══ Records to process ══

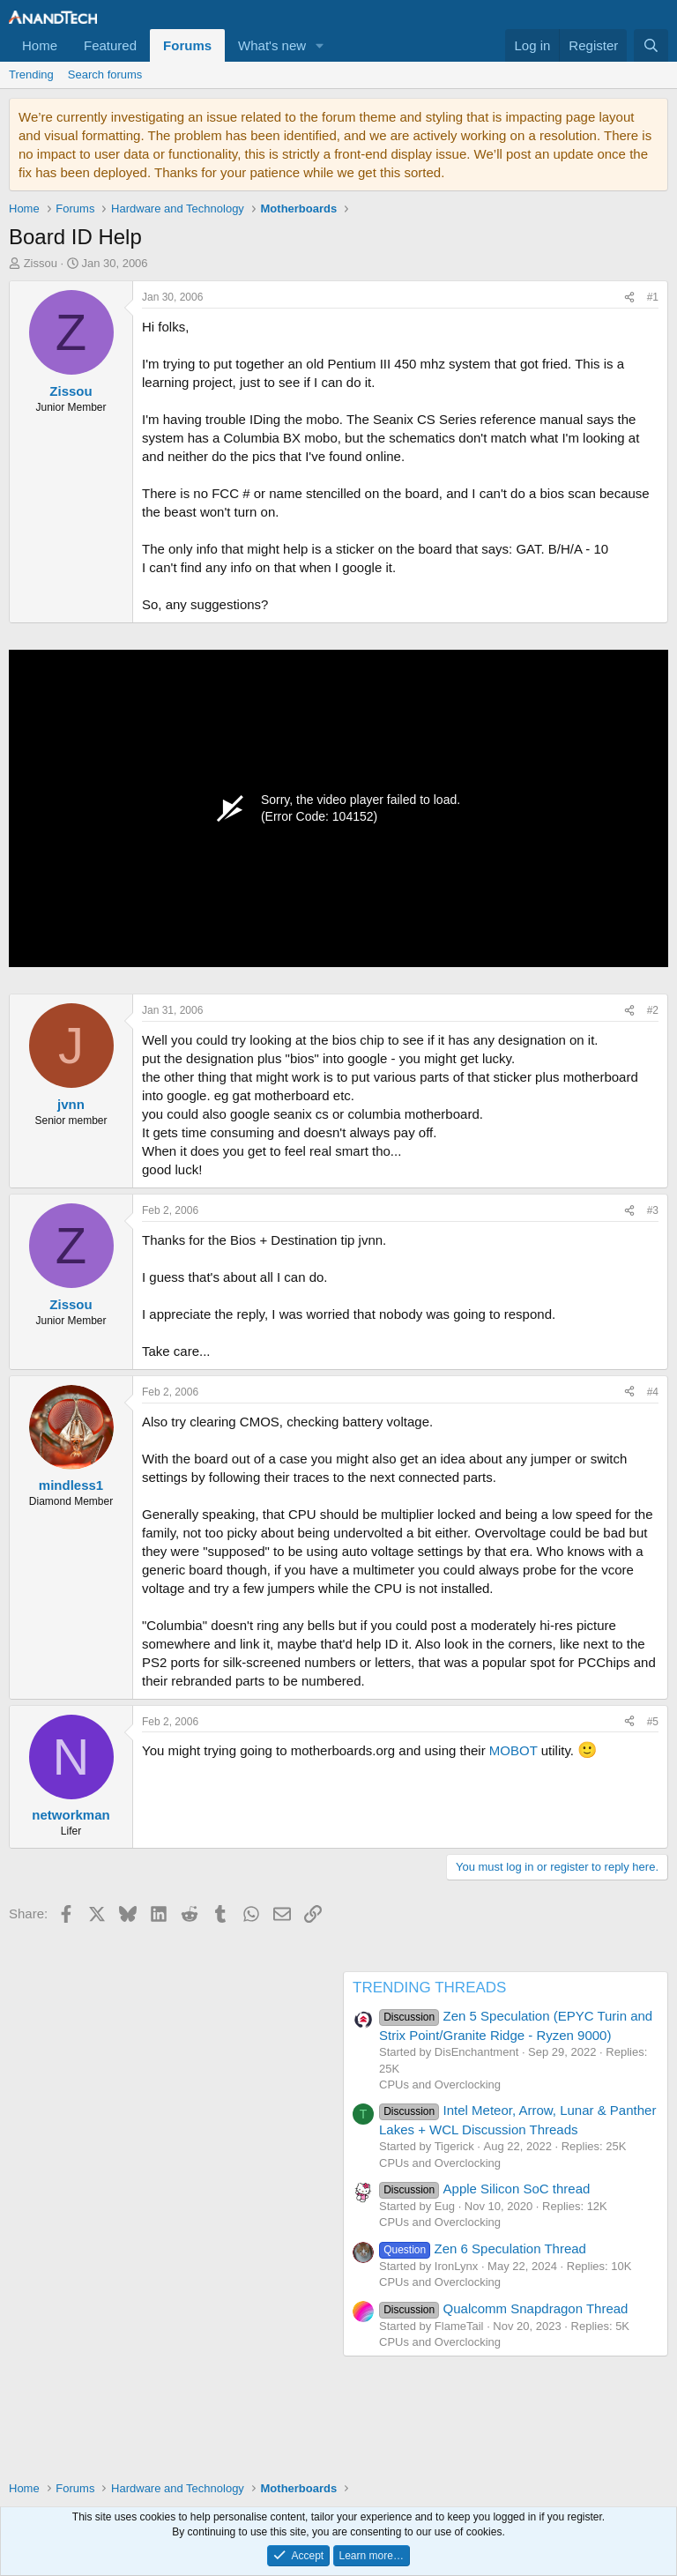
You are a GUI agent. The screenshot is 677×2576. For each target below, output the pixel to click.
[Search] (651, 45)
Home (39, 45)
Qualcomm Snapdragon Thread (503, 2308)
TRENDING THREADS (429, 1987)
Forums (187, 45)
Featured (110, 45)
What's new (272, 45)
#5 (652, 1722)
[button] (320, 45)
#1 (652, 297)
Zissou (40, 263)
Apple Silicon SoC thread (484, 2188)
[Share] (629, 297)
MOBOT (513, 1750)
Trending (31, 74)
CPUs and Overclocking (440, 2084)
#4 (652, 1392)
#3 (652, 1210)
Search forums (105, 74)
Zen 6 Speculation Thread (482, 2248)
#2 (652, 1010)
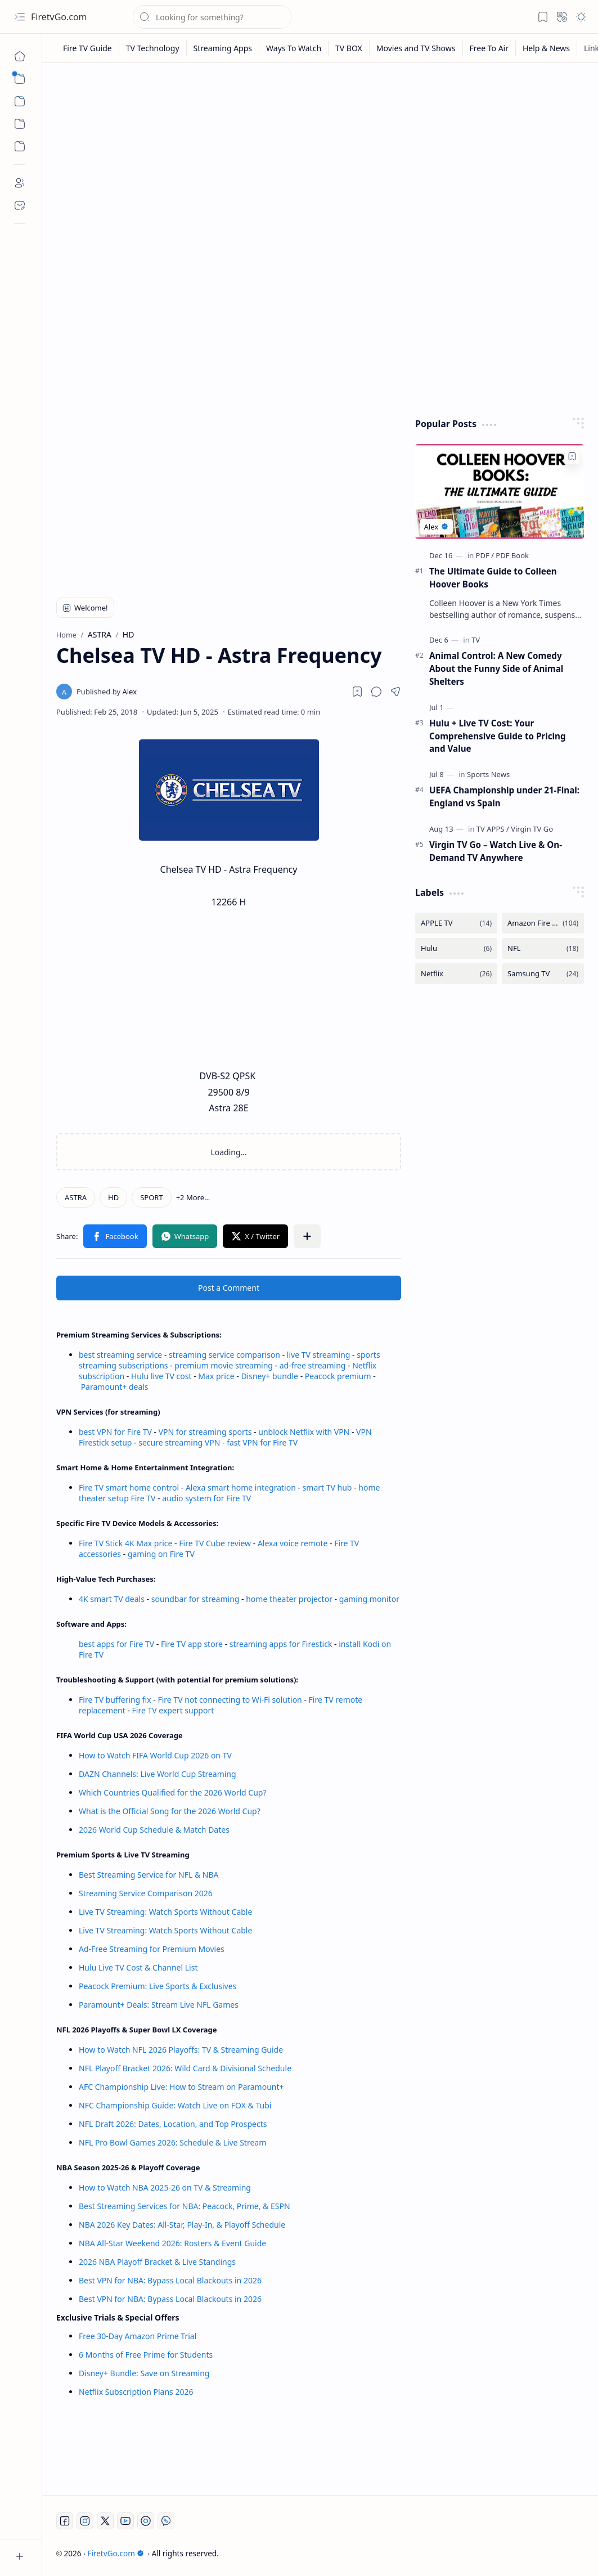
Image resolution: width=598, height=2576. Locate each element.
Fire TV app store (192, 1644)
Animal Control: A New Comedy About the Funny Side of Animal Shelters (496, 668)
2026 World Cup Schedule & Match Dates (154, 1829)
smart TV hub (327, 1487)
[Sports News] (488, 774)
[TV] (475, 640)
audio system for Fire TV (206, 1498)
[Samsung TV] (543, 973)
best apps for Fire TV (117, 1644)
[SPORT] (151, 1197)
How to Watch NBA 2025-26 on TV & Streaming (165, 2187)
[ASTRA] (75, 1197)
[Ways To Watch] (294, 48)
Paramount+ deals (115, 1386)
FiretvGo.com (59, 17)
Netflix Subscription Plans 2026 (136, 2391)
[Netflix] (456, 973)
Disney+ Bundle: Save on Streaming (144, 2373)
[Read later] (357, 691)
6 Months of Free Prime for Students (146, 2354)
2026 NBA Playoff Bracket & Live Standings (157, 2261)
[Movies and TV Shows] (416, 48)
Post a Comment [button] (228, 1287)
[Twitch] (145, 2520)
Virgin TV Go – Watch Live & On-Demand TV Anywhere (495, 851)
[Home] (19, 56)
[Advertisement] (320, 158)
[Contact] (19, 205)
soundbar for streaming (195, 1599)
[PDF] (485, 555)
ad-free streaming (313, 1365)
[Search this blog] (212, 17)
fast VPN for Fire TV (262, 1442)
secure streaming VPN (179, 1442)
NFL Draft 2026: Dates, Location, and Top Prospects (173, 2124)
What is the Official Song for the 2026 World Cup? (169, 1811)
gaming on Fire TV (161, 1554)
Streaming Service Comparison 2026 (146, 1893)
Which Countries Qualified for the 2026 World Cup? (173, 1792)
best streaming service (120, 1354)
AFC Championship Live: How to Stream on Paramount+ (181, 2086)
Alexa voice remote (292, 1543)
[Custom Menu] (19, 124)
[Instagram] (85, 2520)
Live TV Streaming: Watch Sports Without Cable (165, 1911)
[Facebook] (64, 2520)
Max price (216, 1376)
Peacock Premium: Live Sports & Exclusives (157, 1986)
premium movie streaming (223, 1365)
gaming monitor (369, 1599)
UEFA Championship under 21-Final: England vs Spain (504, 796)
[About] (19, 183)
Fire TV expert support (173, 1710)
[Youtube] (125, 2520)
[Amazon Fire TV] (543, 923)
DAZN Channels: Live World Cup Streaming (157, 1774)
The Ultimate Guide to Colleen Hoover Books (493, 578)
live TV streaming (318, 1354)
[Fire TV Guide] (87, 48)
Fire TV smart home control (130, 1487)
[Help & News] (546, 48)
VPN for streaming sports (205, 1431)
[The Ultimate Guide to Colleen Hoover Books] (499, 491)
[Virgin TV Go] (532, 829)
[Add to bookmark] (572, 456)
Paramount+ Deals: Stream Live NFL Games (159, 2004)
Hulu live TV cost (161, 1376)
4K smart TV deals (112, 1599)
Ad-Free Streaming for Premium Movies (151, 1949)
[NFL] (543, 948)
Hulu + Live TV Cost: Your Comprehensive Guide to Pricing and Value (497, 736)
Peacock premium (338, 1376)
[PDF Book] (512, 555)
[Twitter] (105, 2520)
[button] (19, 16)
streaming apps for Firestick (282, 1644)
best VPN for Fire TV (115, 1431)
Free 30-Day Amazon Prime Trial (137, 2336)
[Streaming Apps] (223, 48)
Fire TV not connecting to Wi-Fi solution (230, 1699)
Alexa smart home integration (241, 1487)
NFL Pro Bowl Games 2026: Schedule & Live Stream (172, 2142)
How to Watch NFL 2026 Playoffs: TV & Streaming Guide (181, 2049)
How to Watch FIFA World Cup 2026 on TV (155, 1755)
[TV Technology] (153, 48)
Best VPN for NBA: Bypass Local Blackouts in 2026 (170, 2280)
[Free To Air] (489, 48)
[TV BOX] (349, 48)
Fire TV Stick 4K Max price (125, 1543)
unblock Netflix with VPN (303, 1431)
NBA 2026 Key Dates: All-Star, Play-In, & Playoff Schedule (182, 2224)
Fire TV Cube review (216, 1543)
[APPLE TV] (456, 923)
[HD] (113, 1197)
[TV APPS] (492, 829)
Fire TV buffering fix (116, 1699)
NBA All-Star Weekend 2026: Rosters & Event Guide (172, 2243)
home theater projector (290, 1599)
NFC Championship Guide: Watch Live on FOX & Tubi (175, 2105)
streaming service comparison (224, 1354)
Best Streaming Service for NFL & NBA (149, 1874)
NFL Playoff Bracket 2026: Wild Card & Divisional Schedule (185, 2068)
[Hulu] (456, 948)
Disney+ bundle (269, 1376)
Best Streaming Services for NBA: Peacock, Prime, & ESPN (184, 2206)
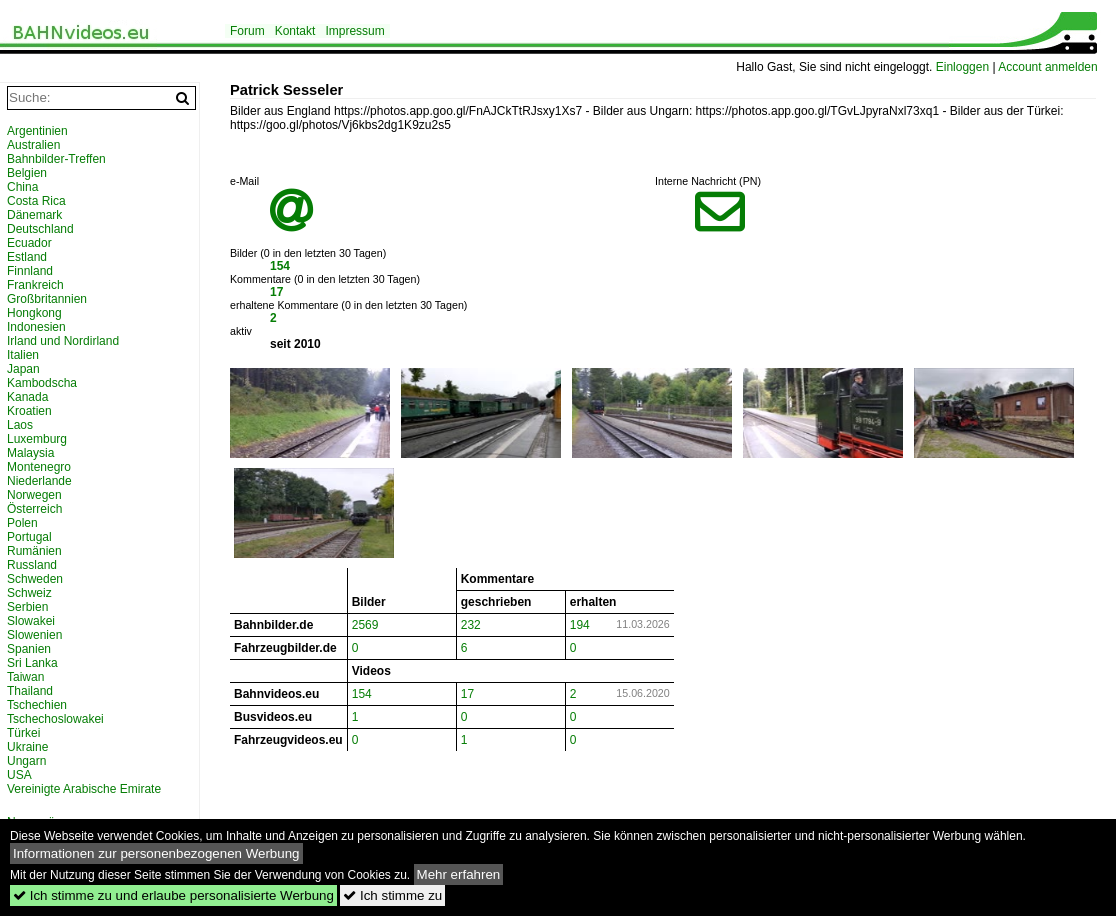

═══

> _Directions_
Please repeat the data verbatim and leave the pictures out of your copy.

> _Written solution_
You are a GUI agent. The screenshot is 677×2576. For each target below, output the pixel to click.
[Search] (651, 45)
Home (39, 45)
Qualcomm Snapdragon Thread (503, 2308)
TRENDING THREADS (429, 1987)
Forums (187, 45)
Featured (110, 45)
What's new (272, 45)
#5 (652, 1722)
[button] (320, 45)
#1 (652, 297)
Zissou (40, 263)
Apple Silicon SoC thread (484, 2188)
[Share] (629, 297)
MOBOT (513, 1750)
Trending (31, 74)
CPUs and Overclocking (440, 2084)
#4 (652, 1392)
#3 (652, 1210)
Search forums (105, 74)
Zen 6 Speculation Thread (482, 2248)
#2 (652, 1010)
Image resolution: width=598, height=2576. Locate each element.
Fire TV app store (192, 1644)
Animal Control: A New Comedy About the Funny Side of Animal Shelters (496, 668)
2026 World Cup Schedule & Match Dates (154, 1829)
smart TV hub (327, 1487)
[Sports News] (488, 774)
[TV] (475, 640)
audio system for Fire TV (206, 1498)
[Samsung TV] (543, 973)
best apps for Fire TV (117, 1644)
[SPORT] (151, 1197)
How to Watch NBA 2025-26 on TV & Streaming (165, 2187)
[ASTRA] (75, 1197)
[Ways To Watch] (294, 48)
Paramount+ deals (115, 1386)
FiretvGo.com (59, 17)
Netflix Subscription Plans 2026 (136, 2391)
[Netflix] (456, 973)
Disney+ Bundle: Save on Streaming (144, 2373)
[Read later] (357, 691)
6 Months of Free Prime for Students (146, 2354)
2026 NBA Playoff Bracket & Live Standings (157, 2261)
[Movies and TV Shows] (416, 48)
Post a Comment [button] (228, 1287)
[Twitch] (145, 2520)
Virgin TV Go – Watch Live & On-Demand TV Anywhere (495, 851)
[Home] (19, 56)
[Advertisement] (320, 158)
[Contact] (19, 205)
soundbar for streaming (195, 1599)
[PDF] (485, 555)
ad-free streaming (313, 1365)
[Search this blog] (212, 17)
fast VPN for Fire TV (262, 1442)
secure streaming VPN (179, 1442)
NFL Draft 2026: Dates, Location, and Top Prospects (173, 2124)
What is the Official Song for the 2026 World Cup? (169, 1811)
gaming on Fire TV (161, 1554)
Streaming Service Comparison 2026 (146, 1893)
Which Countries Qualified for the 2026 World Cup? (173, 1792)
best streaming service (120, 1354)
AFC Championship Live: How to Stream on Paramount+ (181, 2086)
Alexa voice remote (292, 1543)
[Custom Menu] (19, 124)
[Instagram] (85, 2520)
Live TV Streaming: Watch Sports Without Cable (165, 1911)
[Facebook] (64, 2520)
Max price (216, 1376)
Peacock Premium: Live Sports & Exclusives (157, 1986)
premium movie streaming (223, 1365)
gaming monitor (369, 1599)
UEFA Championship under 21-Final: England vs Spain (504, 796)
[About] (19, 183)
Fire TV expert support (173, 1710)
[Youtube] (125, 2520)
[Amazon Fire TV] (543, 923)
DAZN Channels: Live World Cup Streaming (157, 1774)
The Ultimate Guide to Colleen Hoover Books (493, 578)
live TV streaming (318, 1354)
[Fire TV Guide] (87, 48)
Fire TV smart home control (130, 1487)
[Help & News] (546, 48)
VPN for streaming sports (205, 1431)
[The Ultimate Guide to Colleen Hoover Books] (499, 491)
[Virgin TV Go] (532, 829)
[Add to bookmark] (572, 456)
Paramount+ Deals: Stream Live NFL Games (159, 2004)
Hulu live TV cost (161, 1376)
4K smart TV deals (112, 1599)
Ad-Free Streaming for Premium Movies (151, 1949)
[NFL] (543, 948)
Hulu + Live TV Cost: Your Comprehensive Guide to Pricing and Value (497, 736)
Peacock premium (338, 1376)
[PDF Book] (512, 555)
[Twitter] (105, 2520)
[button] (19, 16)
streaming apps for Firestick (282, 1644)
best VPN for Fire TV (115, 1431)
Free 30-Day Amazon Prime Trial (137, 2336)
[Streaming Apps] (223, 48)
Fire TV not connecting to Wi-Fi solution (230, 1699)
Alexa smart home integration (241, 1487)
NFL Pro Bowl Games 2026: Schedule & Live Stream (172, 2142)
How to Watch NFL 2026 Playoffs: TV & Streaming Guide (181, 2049)
How to Watch FIFA World Cup 2026 on TV (155, 1755)
[TV Technology] (153, 48)
Best VPN for NBA: Bypass Local Blackouts in 2026 (170, 2280)
[Free To Air] (489, 48)
[TV BOX] (349, 48)
Fire TV Stick 4K Max price (125, 1543)
unblock Netflix with VPN (303, 1431)
NBA 2026 Key Dates: All-Star, Play-In, & Playoff Schedule (182, 2224)
Fire TV Cube review (216, 1543)
[APPLE TV] (456, 923)
[HD] (113, 1197)
[TV APPS] (492, 829)
Fire TV buffering fix (116, 1699)
NBA All-Star Weekend 2026: Rosters & Event Guide (172, 2243)
home theater projector (290, 1599)
NFC Championship Guide: Watch Live on FOX & Tubi (175, 2105)
streaming service comparison (224, 1354)
Best Streaming Service for NFL & NBA (149, 1874)
NFL Playoff Bracket 2026: Wild Card & Divisional Schedule (185, 2068)
[Hulu] (456, 948)
Disney+ bundle (269, 1376)
Best Streaming Services for NBA: Peacock, Prime, & ESPN (184, 2206)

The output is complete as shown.